18 messages 2000/03/29

[ruby-talk:02198] Re: parse bug in 1.5

From: Mirko Nasato <mirko.nasato@...>
Date: 2000-03-27 23:01:28 UTC
List: ruby-talk #2198
On 26 Mar 2000, Yukihiro Matsumoto wrote:
> 
> |Ruby 1.5 seems to have a problem when parsing methods called
> |with a {...} block if there is space before the opening paren.
> 
> It's not a bug.  It is a bad feature which I'm thinking about
> improvement, and not yet come to conclusion. ;-)
> 
Most languages allow for space between the function identifier and
the opening parenthesis, so i thought it was possible in Ruby, too.

> In 1.4.x, identifiers followed by parenthesises is considered as
> method invocation.  In 1.5.x, if whitespaces comes between identifiers
> and parenthesises, parenthesises are considered as expression
> grouping, to enable:
> 
>   point.move (1+3)*2, 5
> 
That's an interesting feature, indeed.

  ruby1.4 -e 'print (1+3)*2, "\n"'  => parse error
  ruby1.5 -e 'print (1+3)*2, "\n"'  => 8
  perl -w -e 'print (1+3)*2, "\n"'  => 4 (+ amusing warnings)

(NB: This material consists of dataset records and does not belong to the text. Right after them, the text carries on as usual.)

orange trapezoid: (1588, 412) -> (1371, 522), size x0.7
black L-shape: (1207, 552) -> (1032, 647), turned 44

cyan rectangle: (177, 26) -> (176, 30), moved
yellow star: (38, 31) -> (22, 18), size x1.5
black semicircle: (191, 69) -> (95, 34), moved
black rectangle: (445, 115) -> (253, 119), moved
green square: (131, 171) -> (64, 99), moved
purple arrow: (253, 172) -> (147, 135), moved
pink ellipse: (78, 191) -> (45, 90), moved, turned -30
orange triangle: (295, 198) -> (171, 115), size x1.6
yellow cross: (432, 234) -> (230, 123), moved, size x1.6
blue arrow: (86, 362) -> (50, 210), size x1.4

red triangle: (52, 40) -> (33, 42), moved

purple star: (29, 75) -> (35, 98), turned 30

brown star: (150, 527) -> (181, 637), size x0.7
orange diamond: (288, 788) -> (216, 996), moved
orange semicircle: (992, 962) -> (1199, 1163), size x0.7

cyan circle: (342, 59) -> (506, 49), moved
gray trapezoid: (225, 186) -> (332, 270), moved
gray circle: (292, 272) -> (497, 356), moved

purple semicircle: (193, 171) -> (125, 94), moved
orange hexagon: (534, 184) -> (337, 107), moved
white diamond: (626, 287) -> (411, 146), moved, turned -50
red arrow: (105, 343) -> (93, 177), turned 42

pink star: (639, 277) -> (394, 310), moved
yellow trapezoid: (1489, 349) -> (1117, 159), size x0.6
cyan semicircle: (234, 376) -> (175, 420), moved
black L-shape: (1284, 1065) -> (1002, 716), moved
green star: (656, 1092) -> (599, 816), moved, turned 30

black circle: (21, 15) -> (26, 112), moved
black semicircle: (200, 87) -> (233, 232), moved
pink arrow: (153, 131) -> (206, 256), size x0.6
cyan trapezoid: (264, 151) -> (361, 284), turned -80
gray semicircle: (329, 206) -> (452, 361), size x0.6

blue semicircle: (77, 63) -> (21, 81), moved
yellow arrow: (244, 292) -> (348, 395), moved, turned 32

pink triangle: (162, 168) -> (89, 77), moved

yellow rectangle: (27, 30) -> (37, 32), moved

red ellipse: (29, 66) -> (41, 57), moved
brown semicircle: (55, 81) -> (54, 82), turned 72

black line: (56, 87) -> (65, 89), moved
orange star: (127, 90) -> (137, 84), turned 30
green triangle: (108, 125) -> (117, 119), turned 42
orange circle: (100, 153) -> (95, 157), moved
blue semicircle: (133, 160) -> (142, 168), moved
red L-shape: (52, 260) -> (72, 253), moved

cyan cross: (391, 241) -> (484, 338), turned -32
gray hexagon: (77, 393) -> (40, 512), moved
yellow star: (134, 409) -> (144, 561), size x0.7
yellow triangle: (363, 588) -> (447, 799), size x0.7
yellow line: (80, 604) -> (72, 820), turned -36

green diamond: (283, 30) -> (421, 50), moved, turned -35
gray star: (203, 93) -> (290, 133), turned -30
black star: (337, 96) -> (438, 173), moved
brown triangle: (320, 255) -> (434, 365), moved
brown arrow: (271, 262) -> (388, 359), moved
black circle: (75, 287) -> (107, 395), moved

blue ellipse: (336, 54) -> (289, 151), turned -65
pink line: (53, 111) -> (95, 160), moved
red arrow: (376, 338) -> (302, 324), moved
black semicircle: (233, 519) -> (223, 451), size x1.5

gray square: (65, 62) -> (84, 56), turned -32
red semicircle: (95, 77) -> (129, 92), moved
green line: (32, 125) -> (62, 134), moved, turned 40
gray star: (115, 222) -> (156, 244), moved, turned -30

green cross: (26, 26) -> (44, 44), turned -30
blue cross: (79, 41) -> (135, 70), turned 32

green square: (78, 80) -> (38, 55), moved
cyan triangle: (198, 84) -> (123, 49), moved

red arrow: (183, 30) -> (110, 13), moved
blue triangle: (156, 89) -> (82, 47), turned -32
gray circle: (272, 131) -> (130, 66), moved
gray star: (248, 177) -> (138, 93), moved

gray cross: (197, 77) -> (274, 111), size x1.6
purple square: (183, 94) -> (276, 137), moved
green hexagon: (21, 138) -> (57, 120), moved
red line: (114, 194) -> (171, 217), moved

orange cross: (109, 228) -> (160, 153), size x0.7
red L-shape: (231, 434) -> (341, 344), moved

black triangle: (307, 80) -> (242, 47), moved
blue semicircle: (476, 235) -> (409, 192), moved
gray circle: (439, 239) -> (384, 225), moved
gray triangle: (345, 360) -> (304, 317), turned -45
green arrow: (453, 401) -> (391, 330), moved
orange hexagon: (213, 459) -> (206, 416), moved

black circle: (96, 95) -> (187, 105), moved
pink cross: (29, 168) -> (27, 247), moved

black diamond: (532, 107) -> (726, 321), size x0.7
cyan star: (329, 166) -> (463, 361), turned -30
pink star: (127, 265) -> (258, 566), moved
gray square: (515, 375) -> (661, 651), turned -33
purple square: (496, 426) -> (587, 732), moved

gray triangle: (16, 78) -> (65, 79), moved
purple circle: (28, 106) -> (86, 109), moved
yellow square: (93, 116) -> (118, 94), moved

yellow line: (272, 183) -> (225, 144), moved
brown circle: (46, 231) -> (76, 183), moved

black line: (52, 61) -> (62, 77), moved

> They are parsed like this (parenthesises added):
> 
> |  greet ("Matz") { "Ciao" }
> |
> |    => Ciao Matz!   # ruby 1.4.3 (1999-12-08)
> 
>   greet("Matz"){ "Ciao" }	#=> OK
> 
> |    => parse error  # ruby 1.5.3 (2000-03-23)
> 
>   greet(("Matz"){ "Ciao" })	#=> error
> 
If i did understand, there are two problems here.

The first is that a {...} block is always included in the (...)
arg list.  (But "func {...}" == "func {block}", not "func({hash})".)

Maybe it could be included only when it follows a "," ?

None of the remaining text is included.